Sample Blog: Daydreamsofthesoul -
It’s peaceful back here this morning. I’m sitting on the pontoon boat, which is tied to the dock and rocking with the waves. It’s warm, windy and sunny. The sky is that particular shade of summer blue, clear and bright, clouds crossing and casting shadows. They are heavy on the bottom, fluffy on the top. Somewhere later today they will drop rain.
It’s Sunday. Church day. So I’ve come to my cathedral. Some people feel closest to God inside a building, I am closest to Him here. The woods are now thick with foliage. A month ago you could walk through them, off the trails, with ease. Now brambles grab at your clothes, hidden logs trip you. It’s easy to imagine Indians lurking among the trees, studying the intruders to their land. Of course, now the Indians are nephews, and they only attack my sanity occasionally.
There are so many metaphors here for my life. The water in this lake is so clear. If you drop a quarter in you can see it at least 25 feet down. Why can’t life be that clear? Why can’t I see 25 years ahead and know exactly what I should do in each and every situation? Life now is more like the forest in summer, full of hidden dangers and treasures. Brambles that catch you, logs that trip you, wild animals that could attack you at any time. I’d rather see a bear walking down the path toward me and have time to prepare, than stumble across one by accident. I would rather see some of life’s troubles ahead of time, than be slammed in the face with them. There are also hidden treasures. Crest a hill, and you’ll see an unexpected field of wildflowers, purple, pink and yellow with blue lupine mixed in.
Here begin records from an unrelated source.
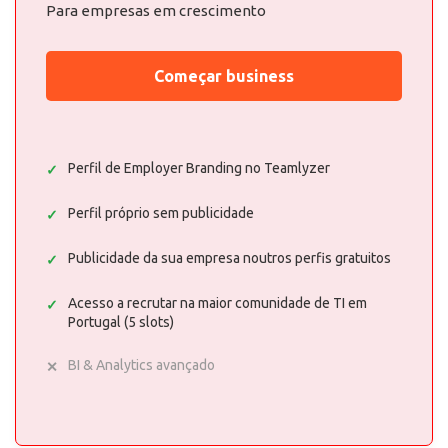
Para empresas em crescimento
Começar business
Perfil de Employer Branding no Teamlyzer
Perfil próprio sem publicidade
Publicidade da sua empresa noutros perfis gratuitos
Acesso a recrutar na maior comunidade de TI em
Portugal (5 slots)
BI & Analytics avançado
Move a pile of leaves, and you’ll discover neon toadstools standing proudly.
f I close my eyes, lean my head back and am still, I can sometimes hear God speaking. His voice is in the rustle of the trees, the buzz of the dragonfly, the lapping of the waves. It says be still my child and I will guide you. For each trouble you encounter will make you stronger. I will not give you more to bear than you can handle. I will help you through them and teach you to pick them off as if they are simply the irritation of ticks. They may leave a bite, they may leave a mark, but they will only be reminders of what you can overcome. I will also give you unexpected treasures. The smile of your grandchildren, the gentle touch of your husband, the laugh of your mother, the joy of spending time with your brothers and sister.
When I come to the woods, when I sit at the water’s edge, I am reminded to listen for his voice and bring stillness to my heart. For it is in the stillness that I find peace, and the strength to face another day.